Case #4: Using Cosmos for Synthetic Dataset Augmentation#

Scenario#

When developing a synthetic dataset, development traditionally takes a lot of visual expertise and time to create. Cosmos Transfer1 makes it possible to create massive amounts of variations via prompts and close the appearance domain gap, effortlessly creating photorealistic results from a much smaller synthetic ground truth dataset. In this example, we will develop a basic workflow for modifying an existing synthetic dataset using Cosmos Transfer1.

Learn more about Cosmos Transfer1

Preparing a Synthetic Dataset with Omniverse Isaac Sim and Replicator#

Isaac Sim enables developers to develop, simulate, and test AI-driven robots in physically-based virtual environments. In this example we use Replicator within Isaac Sim to generate ground truth Synthetic Data. This is then used as inputs for Cosmos Transfer1 to guide the outputs.

Prerequisites#

Familiarity with USD / Isaac Sim APIs for scene creation and manipulation.
Familiarity with omni.replicator and its writers.
Running simulations as Standalone Applications or via the Script Editor.

Scenario Setup#

The following scene uses the warehouse environment from the Isaac Sim Documentation.

The scene has a distant camera with a person, a moving forklift and a sparse background for the purposes of demonstrating various possibilities with Cosmos Transfer1.

Download and Install. Isaac Sim 4.5 or higher. We recommend the Workstation Installation, as this example uses the Editor.
Launch Isaac Sim through the App Selector.
The stage asset used is the same found in the Getting Started section of the Isaac Sim Documentation.
Browse under SAMPLES > REPLICATOR > STAGE > full_warehouse_worker_and_anim_cameras.usd, or it can be loaded using the Content Browser by inserting the whole URL in the path field.

Note

The scene may initially take some time to open, downloading assets as needed and compiling shaders.

Implementation with Replicator Cosmos Writer#

We introduce a new Replicator Writer CosmosWriter. CosmosWriter generates AOVs such as canny, depth and segmentation as videos ready to be used as inputs for Transfer1.

Open the cosmos_writer_example.py script file and set the variable output_path to a local directory, then save.
With the scene open, run the script in the Script Editor, either opening the script file through the File > Open menu, or by pasting the script text into the open tab within the Script Editor.
Don’t forget to press the Run button at the bottom of the Script Editor to execute the script and start generating the Synthetic Data output videos.

Note

CosmosWriter will be included in Isaac Sim 5.0 natively, so please use the Isaac Sim 5.0 script.

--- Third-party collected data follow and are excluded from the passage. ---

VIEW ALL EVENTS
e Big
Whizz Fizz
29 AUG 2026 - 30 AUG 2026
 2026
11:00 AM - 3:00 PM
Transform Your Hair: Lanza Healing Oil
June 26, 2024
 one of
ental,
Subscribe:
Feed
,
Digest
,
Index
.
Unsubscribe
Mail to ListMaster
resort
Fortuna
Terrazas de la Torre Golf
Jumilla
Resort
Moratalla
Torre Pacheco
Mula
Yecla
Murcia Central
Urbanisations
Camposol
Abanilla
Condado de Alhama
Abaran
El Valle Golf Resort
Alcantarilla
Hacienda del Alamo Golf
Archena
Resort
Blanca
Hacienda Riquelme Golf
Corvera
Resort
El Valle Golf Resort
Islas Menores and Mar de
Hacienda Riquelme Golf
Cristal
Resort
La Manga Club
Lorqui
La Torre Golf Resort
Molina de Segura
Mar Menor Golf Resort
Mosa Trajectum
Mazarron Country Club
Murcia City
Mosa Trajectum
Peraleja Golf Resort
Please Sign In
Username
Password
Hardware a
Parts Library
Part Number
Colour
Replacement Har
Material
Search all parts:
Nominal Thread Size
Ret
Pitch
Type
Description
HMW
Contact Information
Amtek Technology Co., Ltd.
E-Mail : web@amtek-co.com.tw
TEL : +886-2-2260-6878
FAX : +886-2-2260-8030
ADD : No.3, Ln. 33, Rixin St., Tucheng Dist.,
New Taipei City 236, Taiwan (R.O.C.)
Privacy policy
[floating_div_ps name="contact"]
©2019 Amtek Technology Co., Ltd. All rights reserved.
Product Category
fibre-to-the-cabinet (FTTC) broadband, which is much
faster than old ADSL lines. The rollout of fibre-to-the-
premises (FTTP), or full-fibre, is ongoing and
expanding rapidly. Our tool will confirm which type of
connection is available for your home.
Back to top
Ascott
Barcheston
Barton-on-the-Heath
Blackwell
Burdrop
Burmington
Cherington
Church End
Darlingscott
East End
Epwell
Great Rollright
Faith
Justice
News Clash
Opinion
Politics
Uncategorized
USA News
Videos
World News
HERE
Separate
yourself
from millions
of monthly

Once run, the writer outputs will be generated under the output_path as frames and .mp4 videos ready to be used with Cosmos Transfer1.

CosmosWriter outputs frames and video for the following modalities:

Modality	Description
Depth	Greyscale 8bit based on distance to camera.
Edges	Canny Edges built from shaded segmentation.
Instance Segmentation	Colored segmentation based on unique meshes.
RGB	Images with texture and lighting.
Shaded Segmentation	Instance Segmentation combined with a shaded value based on a light direction and scene normals.

Results#

Your outputs of Cosmos Writer should be similar to the images below. For convenience we provide the pre-generated videos of the example scene here .

CG to Real with Cosmos Transfer1#

Overview#

Cosmos Transfer-1 broadly provides two types of augmentation for Synthetic Data.

Generating photorealistic scenes from ground truth.
Creating diversity of scenes, effectively domain randomizing details while retaining the structure.

Prerequisites#

Cosmos Transfer1 is available on GitHub and Huggingface. Comprehensive documentation covering the installation, setup and inference of Transfer1 and the other Cosmos WFMs is here.

The Transfer Model Reference page is especially useful, with clear examples and full parameter descriptions.

Multimodal Control#

Multimodal Control allows “Maximum Controllability with Minimum Effort” so that developers can effortlessly make the jump from any level of fidelity or sensor modality (including CG ground truth simulations, object level representations, to real captured fleet footage) to photorealism in their SDG.

The combination of segmentation, canny and depth give a high degree of adherence to the input ground truth, yet generated photorealistic variations of the scene based on the prompt.

General Parameters and Best Practices for SDG#

Using the sample commands on GitHub, you can test different prompts and parameters to achieve very different visual results.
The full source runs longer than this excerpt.